DATASET EXCERPTS START

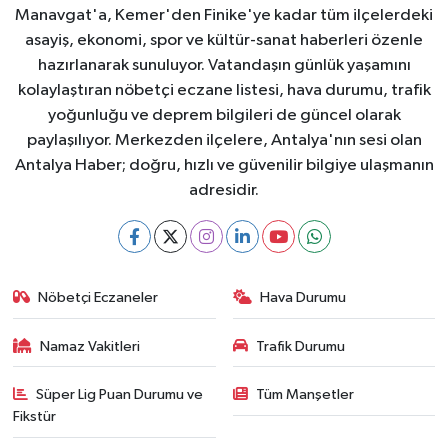
Manavgat'a, Kemer'den Finike'ye kadar tüm ilçelerdeki
asayiş, ekonomi, spor ve kültür-sanat haberleri özenle
hazırlanarak sunuluyor. Vatandaşın günlük yaşamını
kolaylaştıran nöbetçi eczane listesi, hava durumu, trafik
yoğunluğu ve deprem bilgileri de güncel olarak
paylaşılıyor. Merkezden ilçelere, Antalya'nın sesi olan
Antalya Haber; doğru, hızlı ve güvenilir bilgiye ulaşmanın
adresidir.
Nöbetçi Eczaneler
Hava Durumu
Namaz Vakitleri
Trafik Durumu
Süper Lig Puan Durumu ve
Tüm Manşetler
Fikstür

DATASET EXCERPTS END

## TASK STATEMENT
Output nothing but the lines from the one containing "Trafik Durumu" through the last line of the data, exactly as they stand.

## WRITTEN REPLY
Trafik Durumu
Süper Lig Puan Durumu ve
Tüm Manşetler
Fikstür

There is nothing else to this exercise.